▶ **What to work on**
Below are some records; copy them word for word and drop the pictures.

[Dataset entries]
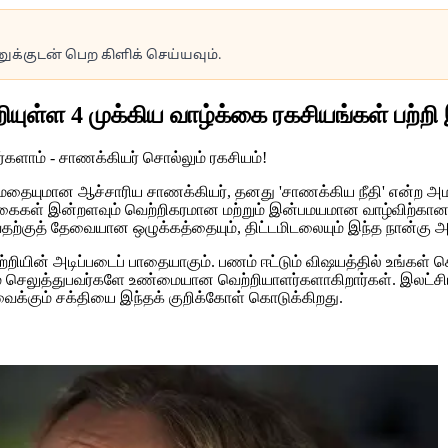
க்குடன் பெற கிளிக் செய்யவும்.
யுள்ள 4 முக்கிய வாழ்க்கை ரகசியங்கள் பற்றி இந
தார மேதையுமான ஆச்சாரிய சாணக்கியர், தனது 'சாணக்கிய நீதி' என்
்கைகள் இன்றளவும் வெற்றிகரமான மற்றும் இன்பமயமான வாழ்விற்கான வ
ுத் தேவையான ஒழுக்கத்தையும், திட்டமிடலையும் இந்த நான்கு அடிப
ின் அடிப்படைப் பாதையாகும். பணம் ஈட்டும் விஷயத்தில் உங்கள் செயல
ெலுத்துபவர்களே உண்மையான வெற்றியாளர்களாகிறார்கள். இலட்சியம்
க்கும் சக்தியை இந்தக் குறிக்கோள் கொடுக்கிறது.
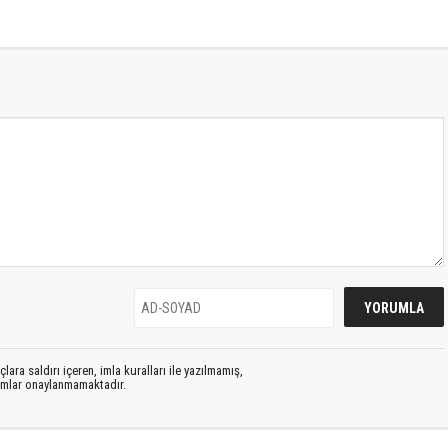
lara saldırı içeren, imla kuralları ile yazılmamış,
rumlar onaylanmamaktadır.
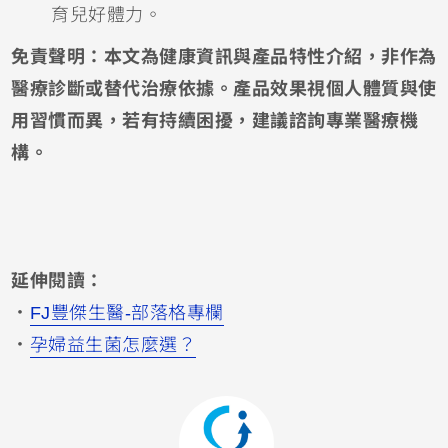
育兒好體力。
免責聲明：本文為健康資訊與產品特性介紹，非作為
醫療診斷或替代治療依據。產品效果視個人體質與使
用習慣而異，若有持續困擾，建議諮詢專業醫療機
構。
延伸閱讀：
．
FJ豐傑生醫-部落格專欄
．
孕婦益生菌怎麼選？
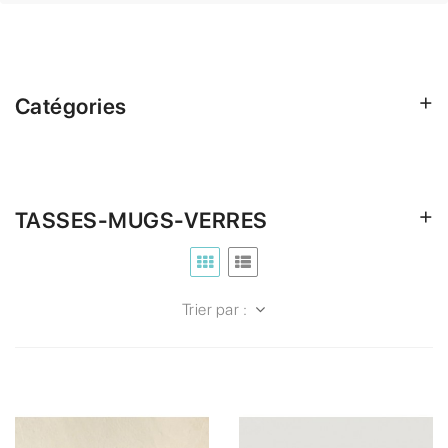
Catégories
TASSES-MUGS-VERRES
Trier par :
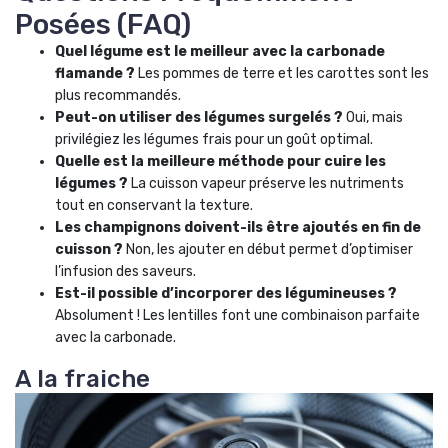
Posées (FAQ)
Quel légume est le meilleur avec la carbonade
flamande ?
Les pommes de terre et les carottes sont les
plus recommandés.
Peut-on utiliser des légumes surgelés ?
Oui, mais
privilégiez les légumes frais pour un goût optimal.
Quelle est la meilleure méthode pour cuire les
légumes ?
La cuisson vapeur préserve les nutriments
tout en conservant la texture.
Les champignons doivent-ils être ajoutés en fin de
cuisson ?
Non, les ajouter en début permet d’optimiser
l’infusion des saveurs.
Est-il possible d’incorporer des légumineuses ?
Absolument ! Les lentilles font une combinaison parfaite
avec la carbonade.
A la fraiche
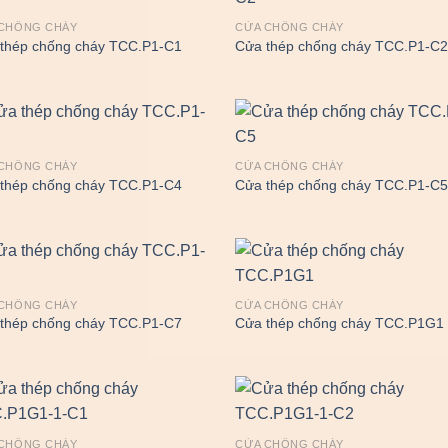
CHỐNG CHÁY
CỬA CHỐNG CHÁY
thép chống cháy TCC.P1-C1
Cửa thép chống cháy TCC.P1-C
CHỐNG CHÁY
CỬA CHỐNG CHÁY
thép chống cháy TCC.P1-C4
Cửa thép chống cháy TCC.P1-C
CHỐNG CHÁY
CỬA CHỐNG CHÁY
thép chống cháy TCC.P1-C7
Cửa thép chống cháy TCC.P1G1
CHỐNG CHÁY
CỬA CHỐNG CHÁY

▶ **Answer space**
க்குடன் பெற கிளிக் செய்யவும்.
யுள்ள 4 முக்கிய வாழ்க்கை ரகசியங்கள் பற்றி இந
தார மேதையுமான ஆச்சாரிய சாணக்கியர், தனது 'சாணக்கிய நீதி' என்
்கைகள் இன்றளவும் வெற்றிகரமான மற்றும் இன்பமயமான வாழ்விற்கான வ
ுத் தேவையான ஒழுக்கத்தையும், திட்டமிடலையும் இந்த நான்கு அடிப
ின் அடிப்படைப் பாதையாகும். பணம் ஈட்டும் விஷயத்தில் உங்கள் செயல
ெலுத்துபவர்களே உண்மையான வெற்றியாளர்களாகிறார்கள். இலட்சியம்
க்கும் சக்தியை இந்தக் குறிக்கோள் கொடுக்கிறது.
lara saldırı içeren, imla kuralları ile yazılmamış,
rumlar onaylanmamaktadır.
育兒好體力。
免責聲明：本文為健康資訊與產品特性介紹，非作為
醫療診斷或替代治療依據。產品效果視個人體質與使
用習慣而異，若有持續困擾，建議諮詢專業醫療機
構。
延伸閱讀：
．
FJ豐傑生醫-部落格專欄
．
孕婦益生菌怎麼選？
Catégories
TASSES-MUGS-VERRES
Trier par :
Posées (FAQ)
Quel légume est le meilleur avec la carbonade
flamande ?
Les pommes de terre et les carottes sont les
plus recommandés.
Peut-on utiliser des légumes surgelés ?
Oui, mais
privilégiez les légumes frais pour un goût optimal.
Quelle est la meilleure méthode pour cuire les
légumes ?
La cuisson vapeur préserve les nutriments
tout en conservant la texture.
Les champignons doivent-ils être ajoutés en fin de
cuisson ?
Non, les ajouter en début permet d’optimiser
l’infusion des saveurs.
Est-il possible d’incorporer des légumineuses ?
Absolument ! Les lentilles font une combinaison parfaite
avec la carbonade.
A la fraiche
CHỐNG CHÁY
CỬA CHỐNG CHÁY
thép chống cháy TCC.P1-C1
Cửa thép chống cháy TCC.P1-C
CHỐNG CHÁY
CỬA CHỐNG CHÁY
thép chống cháy TCC.P1-C4
Cửa thép chống cháy TCC.P1-C
CHỐNG CHÁY
CỬA CHỐNG CHÁY
thép chống cháy TCC.P1-C7
Cửa thép chống cháy TCC.P1G1
CHỐNG CHÁY
CỬA CHỐNG CHÁY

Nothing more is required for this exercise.